Genótipos de milho com alto teor de ácido linoleico como ácido graxo principal e com presença da enzima lipoxigenase apresentam maior resistência ao ataque fúngico no período pré-colheita, com conseqüente menor produção de grãos ardidos na colheita. As silagens estão propensas ao crescimento fúngico quando a fermentação é incompleta ou quando ocorrer entrada de ar no silo.

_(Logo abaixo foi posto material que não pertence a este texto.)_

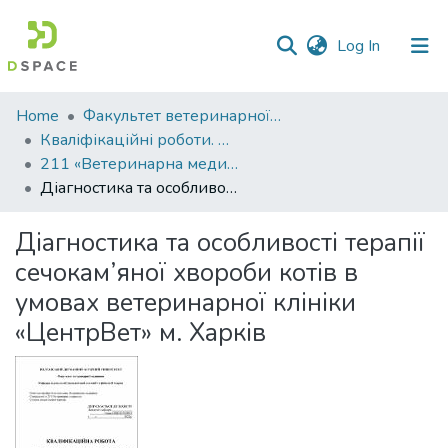
(current)
Log In
Communities
Home
Факультет ветеринарної медицини
&
Кваліфікаційні роботи. Факультет ветеринарної медицини
Collections
211 «Ветеринарна медицина» - Магістри 2022-2023
Діагностика та особливості терапії сечокам’яної хвороби котів в умовах ветеринарної клініки «ЦентрВет» м. Харків
All of DSpace
Діагностика та особливості терапії
Statistics
сечокам’яної хвороби котів в
умовах ветеринарної клініки
«ЦентрВет» м. Харків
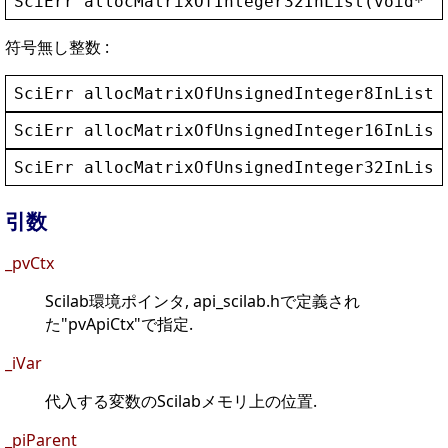
SciErr
allocMatrixOfInteger32InList
(
void
* 
_
符号無し整数 :
SciErr
allocMatrixOfUnsignedInteger8InList
(
SciErr
allocMatrixOfUnsignedInteger16InList
SciErr
allocMatrixOfUnsignedInteger32InList
引数
_pvCtx
Scilab環境ポインタ, api_scilab.hで定義され
た"pvApiCtx"で指定.
_iVar
代入する変数のScilabメモリ上の位置.
_piParent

Tabela 3 - Principais fungos e micotoxinas encontrados nos alimentos
Alimento Fungo Micotoxina
     
Milho, trigo, cevada, arroz, sorgo, soja, algodão, mandioca Aspergillus flavus, A. parasiticus, A. nomius Aflatoxinas B1, B2, G1, G2
     
Leite   Aflatoxina M1, M2
     
Milho, trigo, cevada Penicillium viridicatum Ocratoxinas, citrinina
     
Aveia, trigo, cevada Claviceps purpurea Ergot
     
Milho, trigo, cevada, sorgo, mandioca, rações Fusarium graminearum Tricotecenos: deoxinivalenol (DON), diacetoxiscirpenol, diacetilnivalenol, nivalenol, toxina T-2, zearalenona,
     
  Fusarium moniliforme Fumonisina B1, B2

Lesões provocadas pelas micotoxinas
Os efeitos biológicos decorrentes da ação das micotoxinas estão relacionados a aspectos como dosagem, duração da exposição e combinação entre as toxinas.
As micotoxinas afetam o fígado e seu complexo sistema enzimático de várias formas, porém outros órgãos também são lesados (Tabela 4 e 5). Animais de alto desempenho produtivo e reprodutivo são mais predispostos a distúrbios decorrentes de micotoxinas, pois apresentam maior demanda metabólica.
Algumas toxinas de Fusarium, tais como a zearalenona e os tricotecenos, são encontradas em grãos de cereais e são responsáveis por grande parte das micotoxicoses no mundo. A zearalenona freqüentemente ocorre em combinação com tricotecenos nos grãos de cereais. Entre os sintomas da intoxicação por zearalenona estão o edema de vulva e glândula mamária e problemas reprodutivos. O efeito estrogênico da zearalenona é mediado pela ligação da micotoxina ao receptor citoplasmático de estrógeno.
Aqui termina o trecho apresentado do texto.